L’European Fashion Alliance lance un appel politique pour soutenir la mode indépendante
Le rapport 2025 de l’European Fashion Alliance (EFA) appelle l’Union européenne à reconnaître et structurer ce qu’elle nomme la « mode creativity-driven », un écosystème de marques indépendantes et de PME créatives, pour les inscrire au cœur de la politique industrielle européenne.
L’EFA réunit des fashion councils (comme le British Fashion Council), des fédérations (FHCM, FFPAPF, Camera Nazionale della Moda Italiana, etc.), des institutions éducatives et culturelles (Estonian Academy of Arts) ou encore des organismes liés à la durabilité ou à la recherche (Centre for Sustainable Fashion). Ces structures représentent plus de 10 000 entreprises de mode à travers l’Europe.

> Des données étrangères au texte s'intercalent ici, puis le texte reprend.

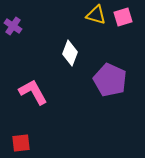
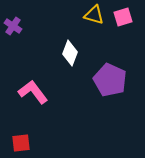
yellow triangle: moved 2 px left
pink L-shape: rotated 8 degrees counterclockwise
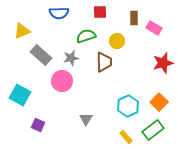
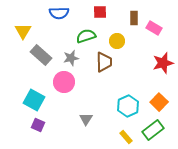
yellow triangle: moved 1 px right; rotated 36 degrees counterclockwise
pink circle: moved 2 px right, 1 px down
cyan square: moved 14 px right, 5 px down
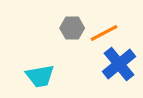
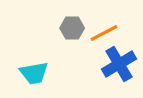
blue cross: rotated 8 degrees clockwise
cyan trapezoid: moved 6 px left, 3 px up
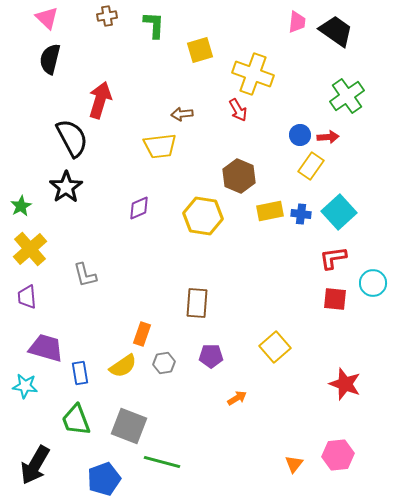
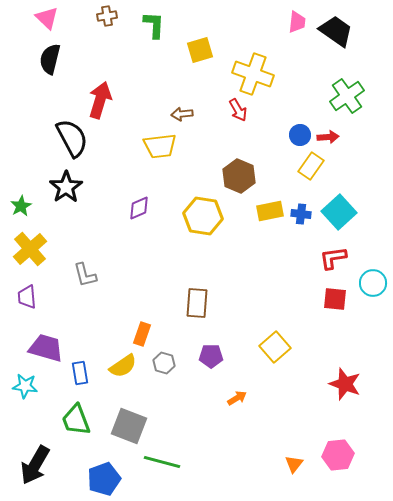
gray hexagon at (164, 363): rotated 25 degrees clockwise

Dans son rapport 2025, l'EFA avance différentes pistes pour encadrer et soutenir l’écosystème de la mode indépendante vu comme un secteur stratégique sur les plans économiques, culturels et industriels :
- Taux de TVA réduit pour les matériaux durables
- Harmonisation des réglementations : guides pratiques et outils pédagogiques pour faciliter leur mise en conformité
- Création de plateformes recensant les fournisseurs européens
- Subventions pour la formation aux nouveaux outils technologiques et au développement de l’e-commerce
- Lutte contre la contrefaçon via l’IA
- Soutien aux salons internationaux aux artisans et aux fabricants européens
- Meilleur accès aux matières premières en petites quantités
Par ailleurs, le rapport estime que la mode envoie une mauvaise image d’elle-même aux consommateurs qui, de fait, privilégient le prix à tout autre argument. D’où l’importance d’un cadre européen pour le marketing digital, des campagnes éducatives en faveur d’une mode durable et d’un label « made in Europe » plus exigeant.

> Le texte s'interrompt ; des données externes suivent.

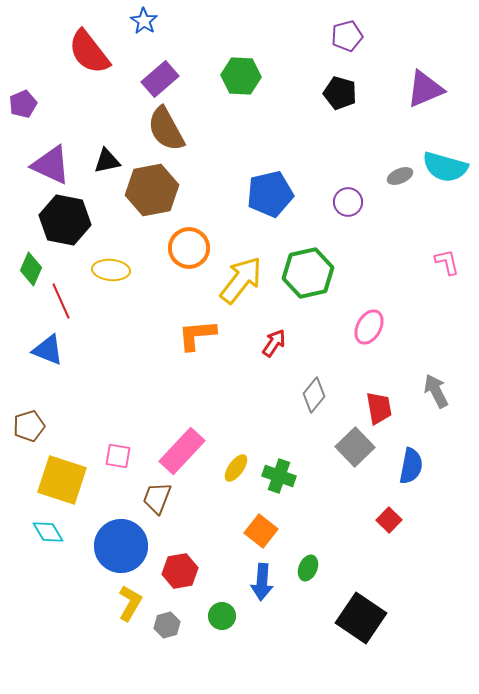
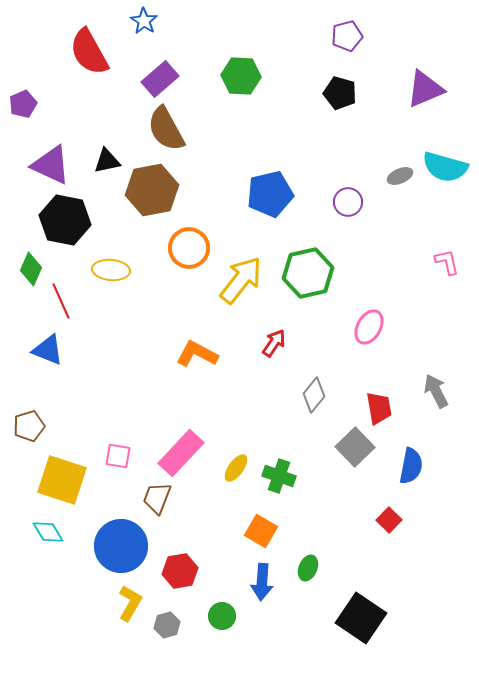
red semicircle at (89, 52): rotated 9 degrees clockwise
orange L-shape at (197, 335): moved 19 px down; rotated 33 degrees clockwise
pink rectangle at (182, 451): moved 1 px left, 2 px down
orange square at (261, 531): rotated 8 degrees counterclockwise
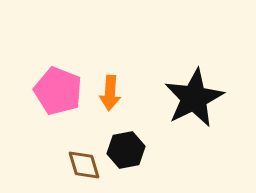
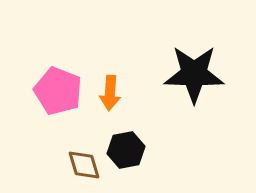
black star: moved 24 px up; rotated 28 degrees clockwise
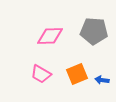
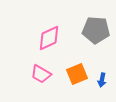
gray pentagon: moved 2 px right, 1 px up
pink diamond: moved 1 px left, 2 px down; rotated 24 degrees counterclockwise
blue arrow: rotated 88 degrees counterclockwise
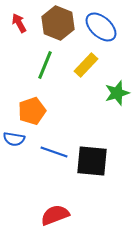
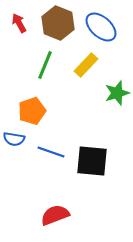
blue line: moved 3 px left
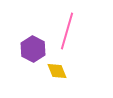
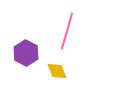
purple hexagon: moved 7 px left, 4 px down
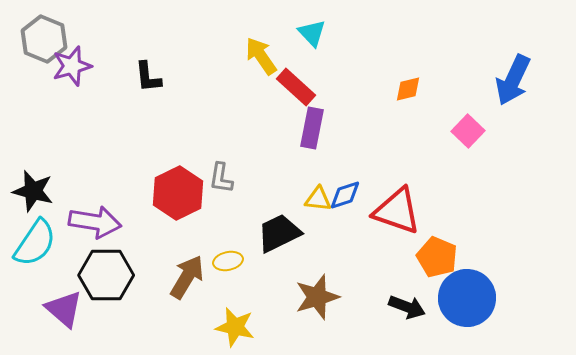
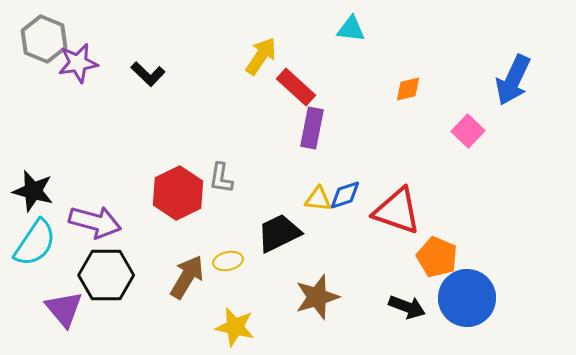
cyan triangle: moved 39 px right, 4 px up; rotated 40 degrees counterclockwise
yellow arrow: rotated 69 degrees clockwise
purple star: moved 6 px right, 3 px up; rotated 6 degrees clockwise
black L-shape: moved 3 px up; rotated 40 degrees counterclockwise
purple arrow: rotated 6 degrees clockwise
purple triangle: rotated 9 degrees clockwise
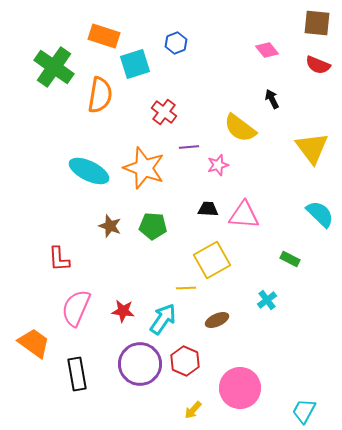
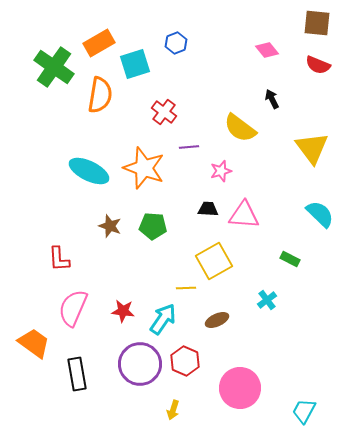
orange rectangle: moved 5 px left, 7 px down; rotated 48 degrees counterclockwise
pink star: moved 3 px right, 6 px down
yellow square: moved 2 px right, 1 px down
pink semicircle: moved 3 px left
yellow arrow: moved 20 px left; rotated 24 degrees counterclockwise
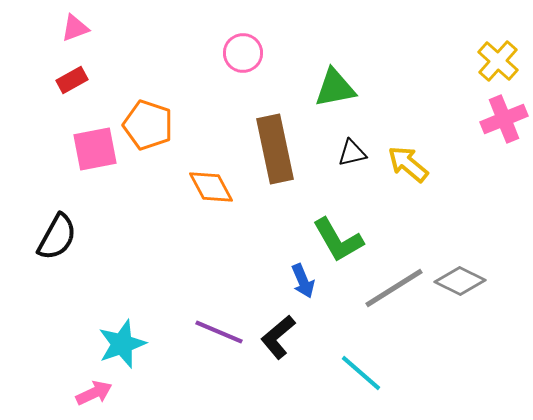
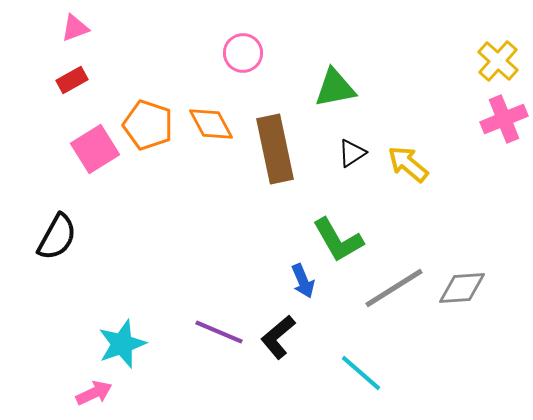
pink square: rotated 21 degrees counterclockwise
black triangle: rotated 20 degrees counterclockwise
orange diamond: moved 63 px up
gray diamond: moved 2 px right, 7 px down; rotated 30 degrees counterclockwise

L’European Fashion Alliance souhaite créer un guichet unique pour la mode indépendante
Pour structurer cette dynamique, l’EFA propose de créer une plateforme européenne qui centraliserait financements, conseils réglementaires, outils pour la durabilité, programmes de formation et mise en réseau.
Autrement dit : un guichet unique institutionnel pour la mode créative. Le rapport considère que les ressources existent déjà mais sont dispersées, le Hub servirait à rendre le système lisible et opérationnel.
Pour ce faire, le rapport appelle à une mobilisation financière de l’Union européenne. Plutôt que de créer de nouveaux fonds, elle mise sur la réorientation de dispositifs déjà existants : financements liés à la transition écologique, aux outils numériques et à la R & D ou incitations fiscales.
En filigrane, le texte défend une forme de souveraineté européenne et cherche à trouver un meilleur équilibre entre la mode créative indépendante et les acteurs internationaux à bas coûts et aux modèles d’ultra-fast fashion.
Cependant, derrière la critique récurrente de l’ultra-fast fashion se dessine une tension plus silencieuse : celle d’une génération de marques indépendantes évoluant à des niveaux de prix proches du luxe, mais sans en posséder les structures, la puissance symbolique ni les marges. De cette tension, le rapport ne dit rien.